Studies have found that extending daylight savings during the spring could reduce household electricity use by one per cent in March and April, saving about 100,000 barrels of oil per day.

Proponents of the move also say it could result in fewer traffic accidents and lower crime rates, but opponents say there’s little evidence to support that theory.

Regardless, Canadian transportation officials warn that if Canada doesn’t follow suit, there could be huge implications for airlines as well as trucking companies that specialize in just-in-time deliveries.

Canadian trucking companies have expressed concern that being out of sync with our largest trading partner could lead to confusion and chaos.

Ontario Trucking Association (OTA) president David Bradley has appealed to Ontario Premier Dalton McGuinty and Prime Minister Paul Martin’s office to consider following suit if the U.S. proceeds with its energy saving plan.

Following consultations with carriers, Bradley said “The prevailing view of the trucking industry is that it would be better to be in sync with our largest trading partner and customer than to not be.”

Bradley told McGuinty and Martin that: “I have been watching with interest the media reports over the past several days concerning the possible extension of daylight savings time in the United States. My understanding is that the proposal is contained in the Energy Policy Act of 2005, which is currently at the conference stage in the US Congress. It is always difficult to gauge whether a particular measure will make it out of conference and into a final bill for the President’s signature, and this case is no exception. However, I have been hearing from motor carriers from across Canada expressing concerns about what would happen if the proposal were to become law.”

Bradley went on to say scheduling problems could occur if Canada maintains the status quo and pickup and delivery times for cross-border shipments would have to be re-calibrated to account for the time difference.

“This scenario is bound to lead to confusion and misunderstandings,” Bradley said. “With tight scheduling windows at shipping and receiving docks, there is little tolerance for error, and accessorial charges can be imposed for missing these windows.”

The OTA says the timing is also bad, as it coincides with a myriad of regulatory changes that drivers and carriers are still coming to grips with.

Canadian shippers agree that Canada should follow in the U.S.’s footsteps.

“Because the U.S. economy is 10 times bigger than ours, if they do make the change it makes sense for us to follow because our economies are so tightly wound together we should both be on the same time system,” Bob Ballantyne, president of the Canadian Industrial Transportation Association told Truck West.

However, he noted there could be some costs incurred for transportation companies.

“The downside is similar to the famous Y2K situation where there’s a whole lot of electronic equipment with clocks in it where it automatically changes to daylight savings time and back to standard time, so all of those would have to be changed,” he pointed out.

In Saskatchewan, there is no daylight savings time so carriers from there are used to adjusting their schedules accordingly.

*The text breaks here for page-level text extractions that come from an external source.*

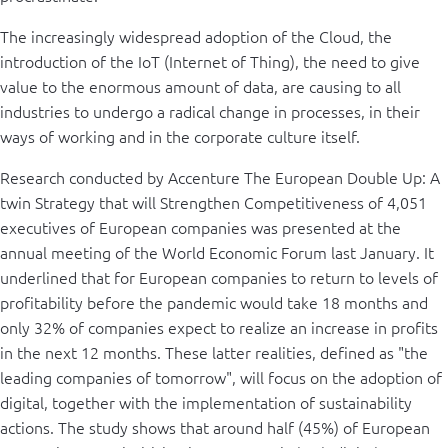
The increasingly widespread adoption of the Cloud, the
introduction of the IoT (Internet of Thing), the need to give
value to the enormous amount of data, are causing to all
industries to undergo a radical change in processes, in their
ways of working and in the corporate culture itself.
Research conducted by Accenture The European Double Up: A
twin Strategy that will Strengthen Competitiveness of 4,051
executives of European companies was presented at the
annual meeting of the World Economic Forum last January. It
underlined that for European companies to return to levels of
profitability before the pandemic would take 18 months and
only 32% of companies expect to realize an increase in profits
in the next 12 months. These latter realities, defined as "the
leading companies of tomorrow", will focus on the adoption of
digital, together with the implementation of sustainability
actions. The study shows that around half (45%) of European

Saskatchewan Trucking Association (STA) executive director Hank Wolbaum says while the province is often out of sync with neighbouring jurisdictions, he would like to see more uniformity.

“If the U.S. moves ahead with this decision it will definitely have an effect on our industry with the advent of just-in-time delivery that has been implemented within the last 20 years or so,” he admits. “With respect to Saskatchewan, what I’d like to see is a unified system throughout all the Prairie provinces so that we’re running on the same legislation and same guidelines.”

Wolbaum adds that if the U.S. proceeds with its plan and Canada maintains its current system, “inevitably there will be some type of confusion, whether on behalf of the carrier or a shipper or supplier. But somebody at some point in time is not going to be completely cognizant of the time changes and will have a time commitment placed upon them that can’t be met.”